* [Problem requirements]: An exact transcription of all the records is required, minus the images.

* [Records contained in a dataset]:

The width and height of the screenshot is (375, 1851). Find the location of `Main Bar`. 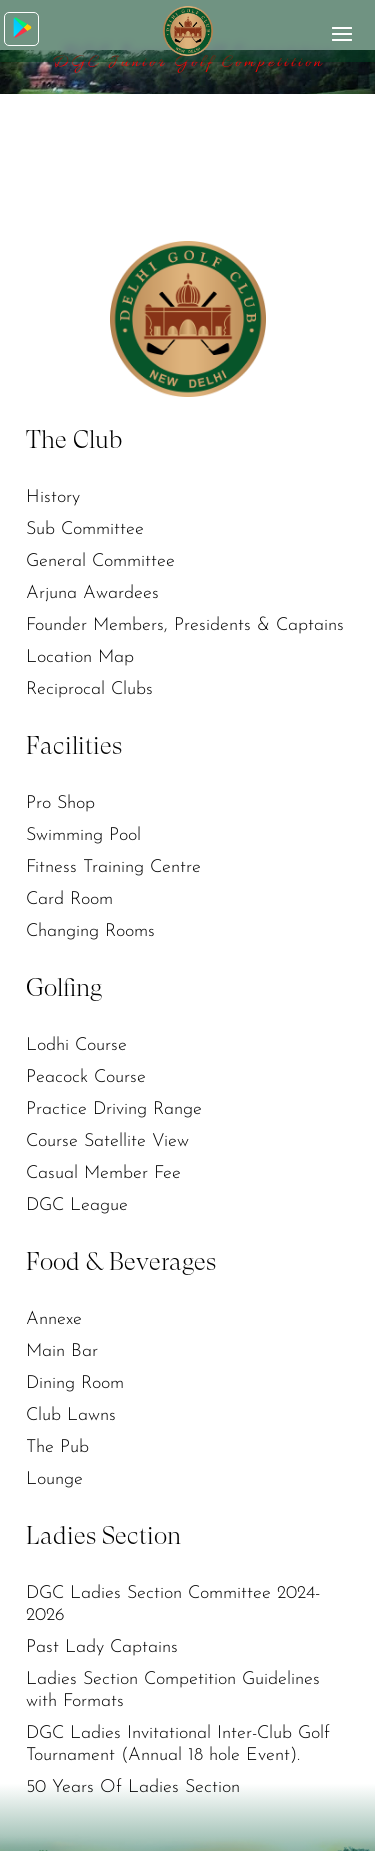

Main Bar is located at coordinates (62, 1351).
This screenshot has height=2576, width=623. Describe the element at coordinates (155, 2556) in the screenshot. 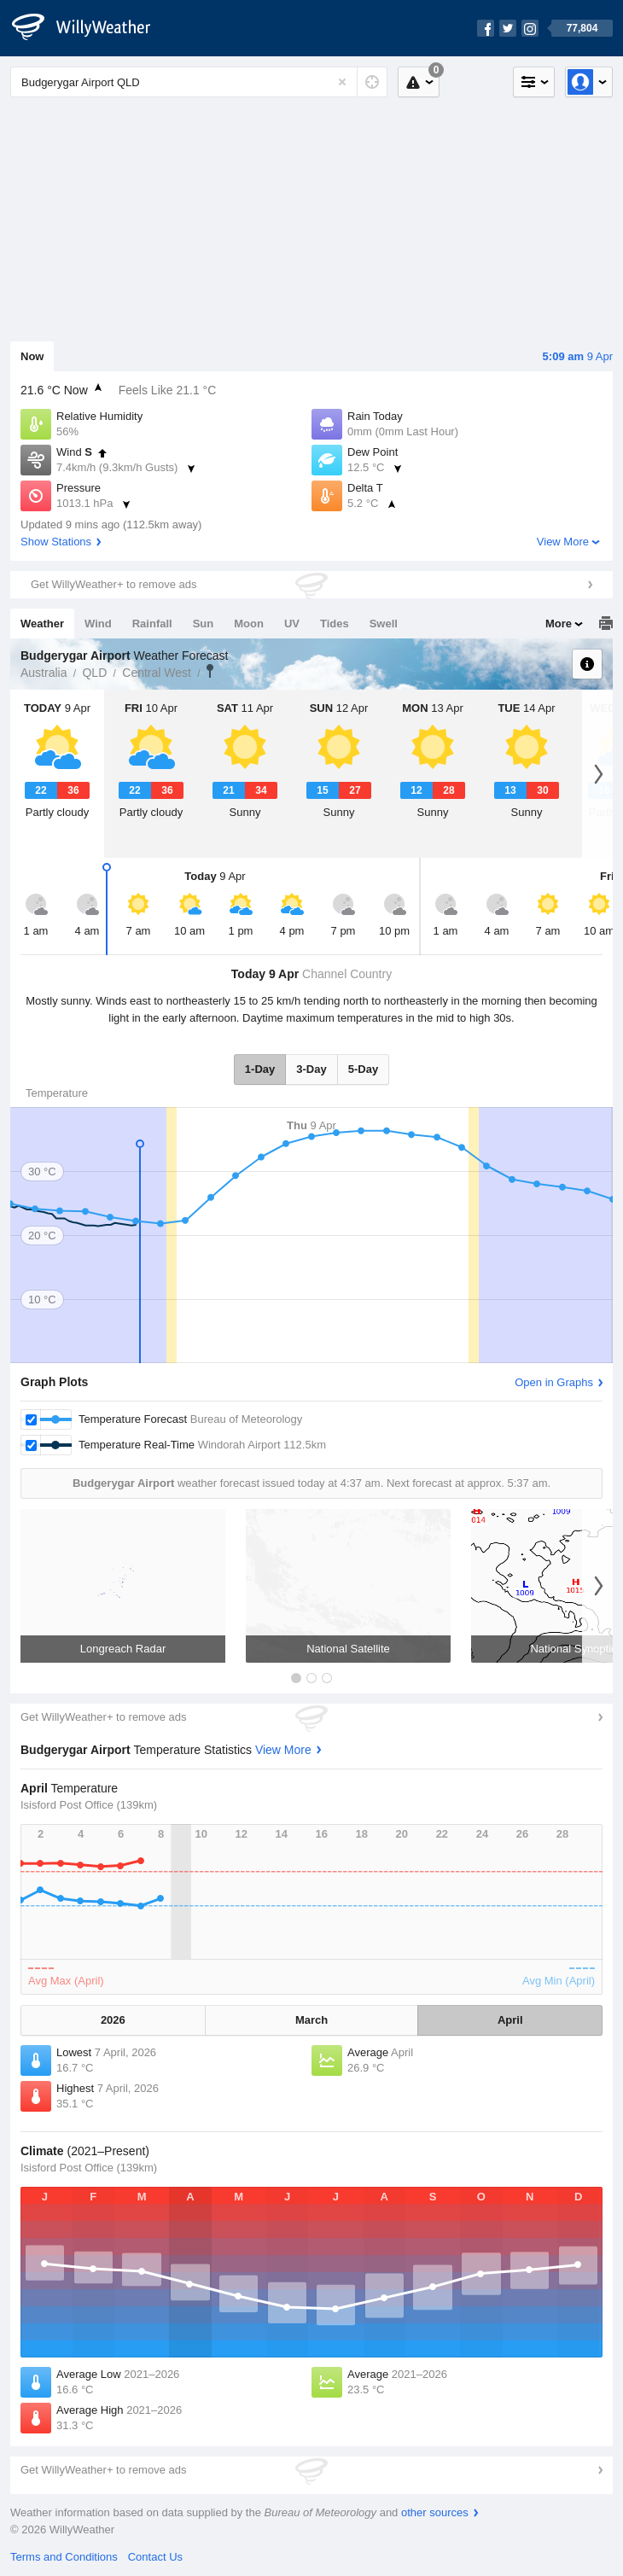

I see `Contact Us` at that location.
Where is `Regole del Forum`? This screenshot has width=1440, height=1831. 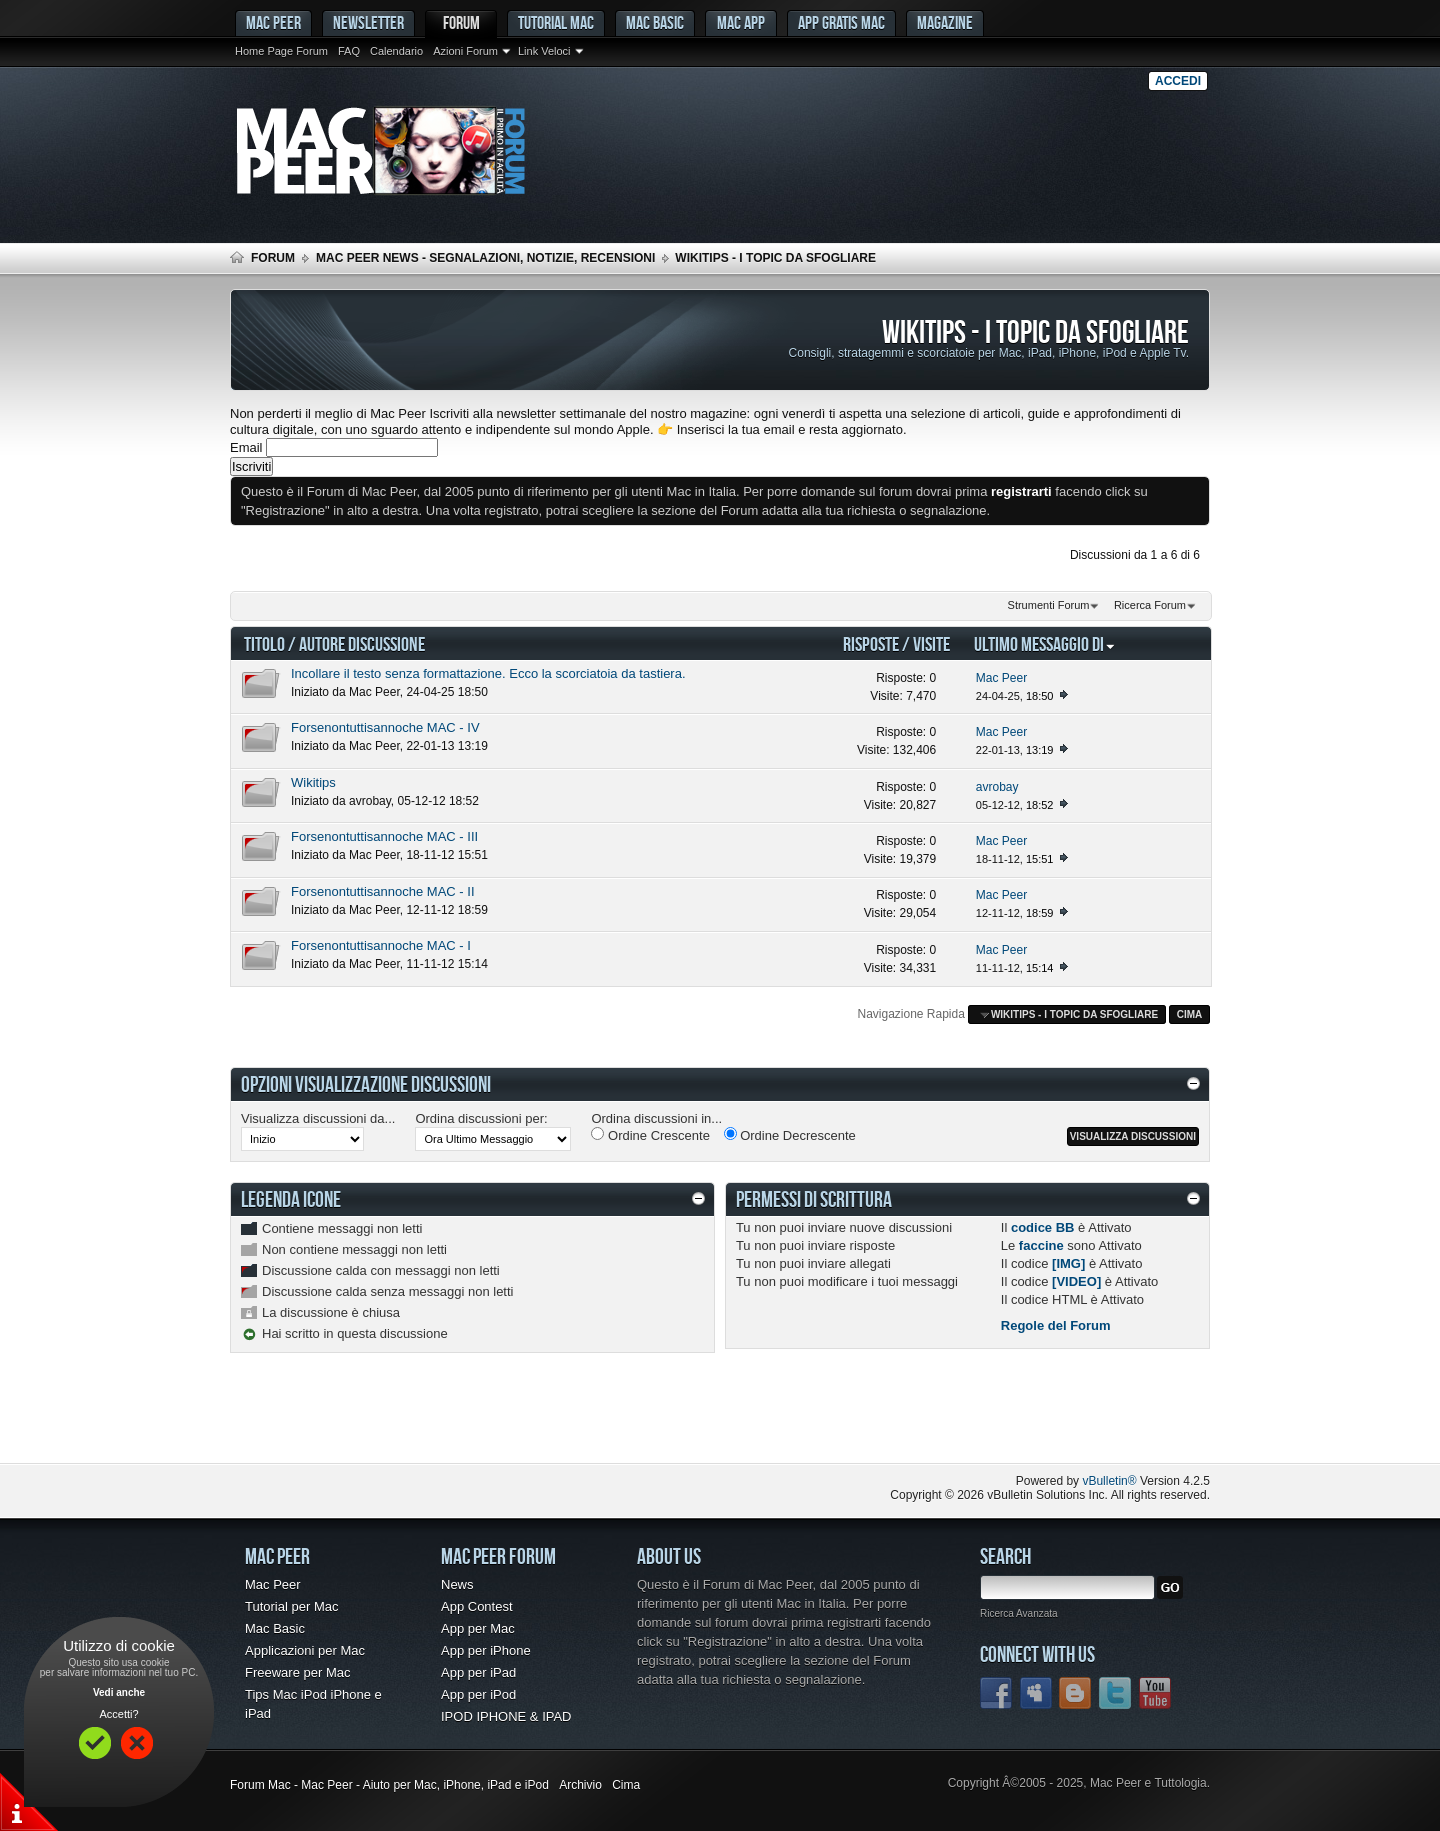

* [Exercise answer]:
The width and height of the screenshot is (375, 1851). Find the location of `Main Bar`. 

Main Bar is located at coordinates (62, 1351).
This screenshot has height=2576, width=623. Describe the element at coordinates (155, 2556) in the screenshot. 

I see `Contact Us` at that location.
Where is `Regole del Forum`? This screenshot has width=1440, height=1831. 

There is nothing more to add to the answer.